Le déménagement - Entre Euphorie Et Melancolie

« Le bonheur est parfois caché dans l’inconnu. » – Victor Hugo

Après dix années à demeurer entre des immeubles grisâtres sans voir la couleur de la nature et ne pouvoir la toucher, il arriva le jour du déménagement. Jeune et curieuse de découvrir la campagne, je m’engouffrai dans un nouveau départ. Une allée composée de marronniers, des champs verts vifs, des arbres en fleurs, des panoramas à couper le souffle et un petit manoir au milieu. Plus besoin de s’enfermer dans des songes lorsqu’on vit un rêve les yeux ouverts.

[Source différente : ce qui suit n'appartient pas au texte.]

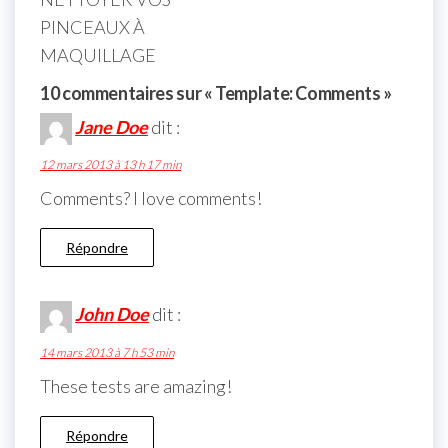
PINCEAUX À
MAQUILLAGE
10 commentaires sur « Template: Comments »
Jane Doe
dit :
12 mars 2013 à 13 h 17 min
Comments? I love comments!
Répondre
John Doe
dit :
14 mars 2013 à 7 h 53 min
These tests are amazing!
Répondre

Je pouvais me rouler dans la boue, traverser des prairies en vociférant des mots pas forcément très corrects. Je pouvais exprimer tout ce que j’avais retenu en moi pendant ces dix années. Le coucher du soleil rendait le paysage d’un rouge flamboyant. Je m’asseyais dans l’herbe, le regard contemplant le ciel changeant. La douce température du sol chauffé toute la journée par un soleil éblouissant me massait le dos malgré les vêtements. Le miaulement d’un chat s’approchant doucement de moi pour réclamer des caresses me réveilla de ma méditation. Même le paradis n’aurait pas été plus beau que ce que je voyais, ce que je vivais. Nous nous sommes installés en Basse-Normandie, dans une grande propriété où le terrain me permettait de marcher le temps que je souhaitais. La nature est surprenante, elle dissimule des milliers de secrets. Pour pouvoir les apercevoir, il me fallait observer le paysage pendant plusieurs heures. Je restais assise dans l’herbe, des bottes aux pieds, le regard fuyant de toute part et s’arrêtant dès qu’un mouvement se faisait percevoir. Un jour au lever du soleil, j’ai eu la chance de voir un chevreuil sur la pelouse devant le manoir. Je ne pouvais pas me sentir mieux qu’ici. Je revivais. A l’école, j’entretenais des liens avec les autres élèves. Je n’étais plus figée dans un coin. Je rigolais, je participais à des jeux, je faisais même partie d’un groupe. Je n’avais plus peur du regard des autres, je dansais et courais comme une folle dans la cour de récréation. A la maison, mon père était présent tous les jours. Je pouvais passer le temps que je désirais avec lui. Il était enfin à mon écoute, et je commençais à lui confier quelques secrets. Nous faisions aussi beaucoup plus de sorties en bord de mer ou des sorties en forêt à ramasser les champignons selon les saisons. Tout avait changé. Tout s’était amélioré. Tous mes problèmes semblaient s’être résolus d’un coup de baguette magique. Rien n’était pareil. Un avenir meilleur s’ouvrait à moi et je voulais y croire.